__What you should do__.
For the string "azúcar", count the lines in the records below that contain it. Answer with that number alone.

Transcribed page contents
- - - -
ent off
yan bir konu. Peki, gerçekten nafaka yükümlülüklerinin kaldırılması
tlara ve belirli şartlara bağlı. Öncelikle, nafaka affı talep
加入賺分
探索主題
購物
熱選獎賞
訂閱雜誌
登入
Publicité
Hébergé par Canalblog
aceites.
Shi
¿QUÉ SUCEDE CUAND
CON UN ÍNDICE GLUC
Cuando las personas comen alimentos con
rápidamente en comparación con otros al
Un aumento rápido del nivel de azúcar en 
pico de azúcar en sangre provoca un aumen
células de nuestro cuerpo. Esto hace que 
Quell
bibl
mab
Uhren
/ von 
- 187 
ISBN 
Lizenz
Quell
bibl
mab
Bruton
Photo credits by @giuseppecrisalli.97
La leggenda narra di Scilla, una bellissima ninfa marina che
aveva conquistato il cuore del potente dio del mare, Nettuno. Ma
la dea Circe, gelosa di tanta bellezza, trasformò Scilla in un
- - - -
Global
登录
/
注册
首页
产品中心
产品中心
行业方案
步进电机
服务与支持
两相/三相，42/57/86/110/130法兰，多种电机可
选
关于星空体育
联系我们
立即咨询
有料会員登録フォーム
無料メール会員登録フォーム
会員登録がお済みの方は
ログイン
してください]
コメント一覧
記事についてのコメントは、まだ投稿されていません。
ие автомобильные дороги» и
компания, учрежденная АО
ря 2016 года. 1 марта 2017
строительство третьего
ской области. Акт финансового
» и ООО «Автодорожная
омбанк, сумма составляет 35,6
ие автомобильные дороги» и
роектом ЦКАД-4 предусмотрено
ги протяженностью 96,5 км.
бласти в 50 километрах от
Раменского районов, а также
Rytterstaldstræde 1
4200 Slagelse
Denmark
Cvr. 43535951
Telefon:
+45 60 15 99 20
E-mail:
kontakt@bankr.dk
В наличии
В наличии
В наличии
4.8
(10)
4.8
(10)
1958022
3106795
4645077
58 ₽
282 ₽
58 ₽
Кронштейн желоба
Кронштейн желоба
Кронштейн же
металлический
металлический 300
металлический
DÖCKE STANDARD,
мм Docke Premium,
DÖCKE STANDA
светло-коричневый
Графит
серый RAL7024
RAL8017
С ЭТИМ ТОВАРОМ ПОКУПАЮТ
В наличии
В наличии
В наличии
- - - -
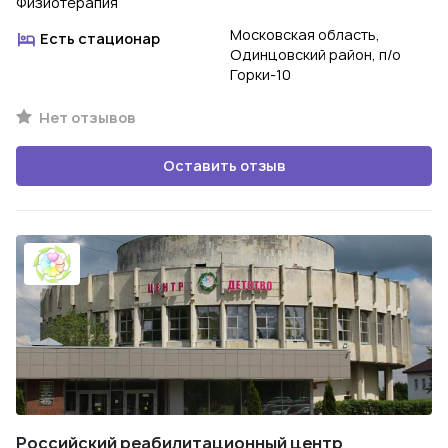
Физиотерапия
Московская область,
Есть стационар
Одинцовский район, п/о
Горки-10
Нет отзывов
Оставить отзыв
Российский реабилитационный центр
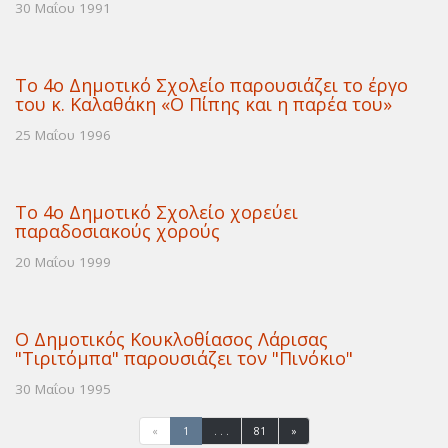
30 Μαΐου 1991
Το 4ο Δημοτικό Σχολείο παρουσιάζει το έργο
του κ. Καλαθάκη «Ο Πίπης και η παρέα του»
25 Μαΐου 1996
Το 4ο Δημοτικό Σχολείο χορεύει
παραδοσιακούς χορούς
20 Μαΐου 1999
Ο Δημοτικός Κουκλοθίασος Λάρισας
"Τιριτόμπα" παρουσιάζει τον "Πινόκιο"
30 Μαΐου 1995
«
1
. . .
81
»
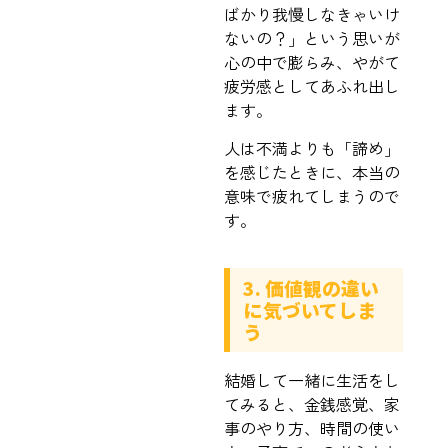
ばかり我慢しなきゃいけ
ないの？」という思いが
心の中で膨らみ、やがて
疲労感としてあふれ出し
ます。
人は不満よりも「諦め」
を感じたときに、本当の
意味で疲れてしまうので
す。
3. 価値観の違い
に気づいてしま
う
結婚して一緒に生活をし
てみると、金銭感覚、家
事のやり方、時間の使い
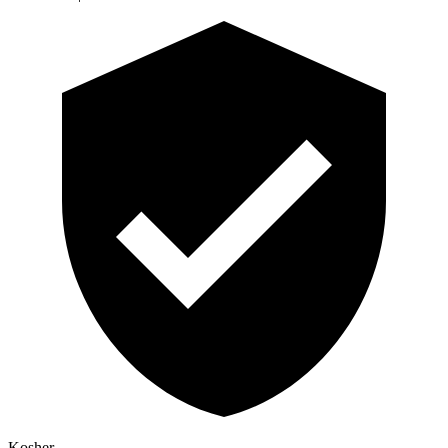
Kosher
- - - -
__Reply__.
2